Hermann Göring was one of the most powerful figures in the Nazi Party that held power in Germany between 1933-1945. By some accounts he was an intelligent man, someone who was traumatized by the war that earned him both his reputation and his morphine addiction; but also a war that, once settled, had Germans in a state of financial servitude plagued by a hyper-inflation that gave us photos of people taking wheelbarrows full of Deutschmarks to the baker to buy bread.

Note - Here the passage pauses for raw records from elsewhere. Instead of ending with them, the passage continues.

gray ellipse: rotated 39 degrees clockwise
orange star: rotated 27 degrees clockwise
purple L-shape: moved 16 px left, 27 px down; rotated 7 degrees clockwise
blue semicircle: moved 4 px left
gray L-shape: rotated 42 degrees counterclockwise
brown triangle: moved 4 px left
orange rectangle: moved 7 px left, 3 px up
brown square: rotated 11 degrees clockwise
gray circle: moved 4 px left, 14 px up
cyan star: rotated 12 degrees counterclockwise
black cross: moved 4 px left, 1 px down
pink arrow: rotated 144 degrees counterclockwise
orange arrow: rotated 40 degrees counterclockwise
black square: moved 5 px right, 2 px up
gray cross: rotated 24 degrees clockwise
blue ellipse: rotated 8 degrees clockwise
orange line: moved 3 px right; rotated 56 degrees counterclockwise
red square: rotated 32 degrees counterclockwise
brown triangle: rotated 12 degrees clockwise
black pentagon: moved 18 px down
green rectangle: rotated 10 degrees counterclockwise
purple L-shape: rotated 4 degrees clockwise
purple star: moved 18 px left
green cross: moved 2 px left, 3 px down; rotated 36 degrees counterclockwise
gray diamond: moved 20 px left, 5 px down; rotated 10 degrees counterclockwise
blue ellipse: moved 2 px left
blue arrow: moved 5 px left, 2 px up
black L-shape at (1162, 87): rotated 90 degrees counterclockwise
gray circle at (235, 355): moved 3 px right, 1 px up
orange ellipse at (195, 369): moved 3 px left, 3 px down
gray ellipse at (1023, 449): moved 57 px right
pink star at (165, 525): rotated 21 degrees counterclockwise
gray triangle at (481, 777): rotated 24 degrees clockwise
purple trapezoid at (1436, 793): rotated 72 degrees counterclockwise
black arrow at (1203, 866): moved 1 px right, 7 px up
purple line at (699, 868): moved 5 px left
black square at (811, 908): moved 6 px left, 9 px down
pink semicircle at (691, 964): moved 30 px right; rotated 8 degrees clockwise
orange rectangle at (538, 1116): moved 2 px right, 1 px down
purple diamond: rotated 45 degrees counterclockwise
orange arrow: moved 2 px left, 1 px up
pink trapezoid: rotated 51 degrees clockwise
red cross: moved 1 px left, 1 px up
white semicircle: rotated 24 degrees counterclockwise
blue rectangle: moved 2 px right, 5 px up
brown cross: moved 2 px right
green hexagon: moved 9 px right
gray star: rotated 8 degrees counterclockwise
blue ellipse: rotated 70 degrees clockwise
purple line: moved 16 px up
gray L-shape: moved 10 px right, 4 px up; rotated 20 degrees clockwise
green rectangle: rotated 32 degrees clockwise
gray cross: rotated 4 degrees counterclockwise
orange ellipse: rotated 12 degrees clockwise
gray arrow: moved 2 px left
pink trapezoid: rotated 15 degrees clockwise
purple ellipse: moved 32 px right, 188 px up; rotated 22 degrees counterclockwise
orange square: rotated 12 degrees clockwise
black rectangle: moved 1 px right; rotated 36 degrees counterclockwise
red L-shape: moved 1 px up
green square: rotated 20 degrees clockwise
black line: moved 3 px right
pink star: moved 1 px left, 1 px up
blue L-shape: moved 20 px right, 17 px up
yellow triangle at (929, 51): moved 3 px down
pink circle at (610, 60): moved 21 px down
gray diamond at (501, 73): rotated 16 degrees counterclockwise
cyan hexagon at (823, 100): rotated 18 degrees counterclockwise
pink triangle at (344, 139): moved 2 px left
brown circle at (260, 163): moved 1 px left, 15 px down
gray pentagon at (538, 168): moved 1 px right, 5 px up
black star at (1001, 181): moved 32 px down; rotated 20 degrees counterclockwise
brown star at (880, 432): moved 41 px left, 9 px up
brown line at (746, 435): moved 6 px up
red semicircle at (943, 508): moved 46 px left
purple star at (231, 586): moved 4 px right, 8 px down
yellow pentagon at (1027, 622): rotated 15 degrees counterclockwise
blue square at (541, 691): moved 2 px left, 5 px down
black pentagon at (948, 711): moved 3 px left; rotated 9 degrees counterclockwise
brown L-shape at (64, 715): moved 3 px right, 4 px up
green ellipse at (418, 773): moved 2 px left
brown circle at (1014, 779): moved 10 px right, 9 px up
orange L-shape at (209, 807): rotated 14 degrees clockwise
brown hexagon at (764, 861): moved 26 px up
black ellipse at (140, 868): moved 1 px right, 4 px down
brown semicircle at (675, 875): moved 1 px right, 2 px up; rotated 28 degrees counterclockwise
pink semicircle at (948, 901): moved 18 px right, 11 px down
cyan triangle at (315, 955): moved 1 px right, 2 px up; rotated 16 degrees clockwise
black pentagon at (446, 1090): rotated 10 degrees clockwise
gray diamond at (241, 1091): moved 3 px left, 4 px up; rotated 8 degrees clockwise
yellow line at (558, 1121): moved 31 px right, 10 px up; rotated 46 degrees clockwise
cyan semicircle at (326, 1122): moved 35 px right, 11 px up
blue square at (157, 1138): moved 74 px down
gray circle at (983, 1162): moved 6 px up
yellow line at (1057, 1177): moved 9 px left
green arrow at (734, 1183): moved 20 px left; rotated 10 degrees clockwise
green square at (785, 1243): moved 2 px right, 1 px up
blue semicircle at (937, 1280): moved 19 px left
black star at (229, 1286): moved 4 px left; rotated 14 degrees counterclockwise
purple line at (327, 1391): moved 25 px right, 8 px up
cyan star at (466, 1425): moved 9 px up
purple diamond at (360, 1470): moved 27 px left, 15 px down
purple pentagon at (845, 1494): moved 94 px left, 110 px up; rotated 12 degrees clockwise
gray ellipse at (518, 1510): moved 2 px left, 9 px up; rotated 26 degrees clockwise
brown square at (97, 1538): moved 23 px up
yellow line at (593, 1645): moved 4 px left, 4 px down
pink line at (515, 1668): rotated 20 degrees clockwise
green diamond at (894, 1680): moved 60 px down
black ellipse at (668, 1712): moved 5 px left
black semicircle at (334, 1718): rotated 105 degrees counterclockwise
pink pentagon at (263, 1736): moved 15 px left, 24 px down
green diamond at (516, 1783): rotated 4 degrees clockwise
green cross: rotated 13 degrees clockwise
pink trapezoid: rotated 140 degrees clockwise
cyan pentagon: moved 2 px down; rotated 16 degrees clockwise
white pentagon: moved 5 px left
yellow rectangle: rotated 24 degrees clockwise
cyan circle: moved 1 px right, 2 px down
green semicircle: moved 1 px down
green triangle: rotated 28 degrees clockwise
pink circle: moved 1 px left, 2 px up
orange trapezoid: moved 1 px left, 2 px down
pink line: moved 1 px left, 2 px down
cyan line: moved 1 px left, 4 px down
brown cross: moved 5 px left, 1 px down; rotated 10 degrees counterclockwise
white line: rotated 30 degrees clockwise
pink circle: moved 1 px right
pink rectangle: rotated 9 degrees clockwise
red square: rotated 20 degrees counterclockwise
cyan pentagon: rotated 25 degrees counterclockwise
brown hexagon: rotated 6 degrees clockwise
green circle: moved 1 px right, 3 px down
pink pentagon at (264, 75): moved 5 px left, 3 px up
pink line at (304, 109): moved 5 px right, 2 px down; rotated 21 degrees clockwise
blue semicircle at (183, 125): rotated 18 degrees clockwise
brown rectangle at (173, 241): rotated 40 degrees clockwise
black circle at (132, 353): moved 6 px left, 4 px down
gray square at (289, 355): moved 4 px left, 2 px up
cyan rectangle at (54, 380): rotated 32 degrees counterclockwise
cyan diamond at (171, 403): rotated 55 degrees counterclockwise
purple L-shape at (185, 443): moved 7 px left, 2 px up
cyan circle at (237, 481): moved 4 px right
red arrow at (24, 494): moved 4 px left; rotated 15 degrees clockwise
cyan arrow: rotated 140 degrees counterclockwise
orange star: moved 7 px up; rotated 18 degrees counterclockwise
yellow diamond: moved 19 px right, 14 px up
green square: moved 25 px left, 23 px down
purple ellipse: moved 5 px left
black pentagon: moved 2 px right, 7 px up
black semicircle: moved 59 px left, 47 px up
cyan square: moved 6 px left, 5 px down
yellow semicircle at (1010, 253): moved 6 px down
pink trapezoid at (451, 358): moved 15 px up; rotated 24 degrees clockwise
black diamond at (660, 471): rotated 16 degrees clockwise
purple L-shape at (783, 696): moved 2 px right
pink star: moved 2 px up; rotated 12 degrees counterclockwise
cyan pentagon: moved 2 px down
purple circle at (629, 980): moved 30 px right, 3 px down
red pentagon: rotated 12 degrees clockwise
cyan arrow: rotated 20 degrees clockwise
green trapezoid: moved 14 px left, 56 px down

It is fair to say that the rise of the Nazi Party in Germany promoted and exploited national (Aryan) pride, and that once in power (enabled by Hindenburg and a cadre of German industrialists) transitioned that pride into fear. The appearance of Hermann Göring at the Nuremberg Trials (above) was for many a portrait of evil personified. The appearance of another powerful figure in the Nazi Party, Adolf Eichmann, at an Israeli courtroom in 1961 was reported on by the philosopher Hannah Arendt, who challenged the notion of inherent evil by highlighting what Eichmann said in response to his role in the extermination of six million Jews, gypsies, socialists and those with disabilities -- that he was only following orders.

The posters around Kingsway and Knight are not giving orders, yet they are designed to order our minds in a way that honours someone who drank copiously from Fear's cup. To my mind, this message has less to do with a warning -- that we are living in what Giorgio Agamben calls a "state of exception" -- than a legitimization of those who took this "state" to horrific extremes. It is publications like this poster series that has lead many of us to refuse the publications of those who have done harm to our world -- from police officers to politicians -- often to degrees that some of us find trivial, if not unsubstantiated, in an effort to make way for something pure and perfect, which in itself is also tyrannical.

At some point today I will walk to the intersection of Kingsway and Knight to see what state these posters are in. It is my hope to find them no longer there.